Dashboard Crashing after attempted modifications made for SSL support, and Cluster Config Files

Following the instructions on the IO for “Add SSL Support”, and “Add Cluster Configuration Files” I ran into issues with the web interface loading into the dashboard.

As you can see it’s an issue with this method “fetch” in the clusters.rd file - which I coincidentally have not touched myself. Passenger had successfully started but there were issues with starting the web app seemingly based off of this file.

I had tried reverting any changes I had made while doing so but to no avail. As a result I attempted to go down the path of the errors that had started with the one shown on the clusters.rb file. Tried commenting out the problem lines,

to see if there would be any changes but it didn’t end up fixing the file. Similar to my previous issue’s solution - I tried deleting the file, and trying to go down the error path from deleting that and it didn’t fix it either. I’m left rather confused – Thanks for help!

It may be a malformed cluster config file.

What do the cluster config files in /etc/ood/config/clusters.d look like?

Also, does your user have read access to these files, and rx on the /etc/, /etc/ood, and /etc/ood/config?

I’m not sure yet in what case YAML.safe_load(p.read) would return nil but one case is if p.read returned "".

How would a malformed cluster file happen - just out of curiosity? If it was out of my control that’s fine but good to know how to prevent it if possible. There was no clusters.d directory since it has been deleted due to the only file in it being my cluster config file that was incomplete/empty based off issues.

drwxr-xr-x. 89 root root 8192 Feb 6 09:49 etc
drwxr-xr-x. 3 root root 20 Oct 15 11:46 etc/ood
drwxr-xr-x. 2 root root 140 Feb 5 18:48 config

I share the a similar conclusion to the nil return usually that means literally nothing correct? not even a space, " " - cause that’d still be registered.

So that makes sense. If you had a clusters.d directory with a file that was empty, then you would get the result you saw. The reason is that with an empty file the method Pathname#read would return an empty string “” and YAML.safe_load "" returns nil. We should obviously handle this crash, so I’ll open an issue to track that bug.

We do not have any automation to generate the cluster config files so the only way you would get an empty or malformed config is if someone added it. When I say malformed, I mean the file is empty, or its missing the v2: at the beginning, or there are parts of it that are improperly indented, etc.

Just to make sure there is this clarification, before clusters.d/cluster.yml was deleted I’m very sure it was similar to,

# /etc/ood/config/clusters.d/my_cluster.yml
---
v2:
  metadata:
    title: "My Cluster"
  login:
    host: "my_cluster.my_center.edu"
  • but with my clusters ip info*

As stated on the IO but when that didn’t work, I believe I commented it out - which didn’t work. I had then deleted it (as stated in previous post) since it was evidently erroneous in that state.

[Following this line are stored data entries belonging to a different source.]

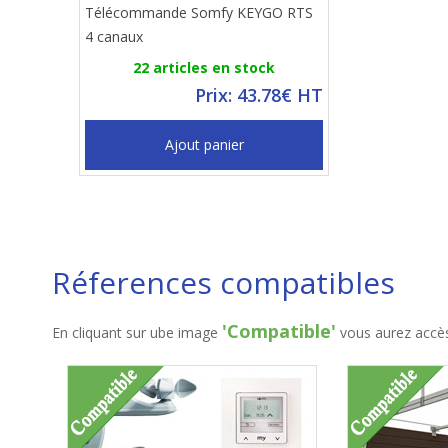
Télécommande Somfy KEYGO RTS
4 canaux
22 articles en stock
Prix: 43.78€ HT
Ajout panier
Réferences compatibles
'Compatible'
En cliquant sur ube image
vous aurez accès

As I attempted to fix the issue by removing both (seemingly erroneous) cluster files,

/etc/ood/config/clusters.d/cluster.yml (as stated in previous post)

/var/www/ood/apps/sys/dashboard/vendor/bundle/ruby/2.4.0/gems/ood_core/clusters.rb

It did not in fact fix the issue and it lead to a trail of more errors starting with

Then,

With the last one resulting in a 500 Internal Server Error. Is it in my best interest to reinstall? There wasn’t much done on this install since I never got past the SSL step in the IO procedure due to the adding of the cluster configuration files resulting in the crashing of the dashboard.

You would need to restore /var/www/ood/apps/sys/dashboard/vendor/bundle/ruby/2.4.0/gems/ood_core/clusters.rb since that defines a class that the rest of the apps use.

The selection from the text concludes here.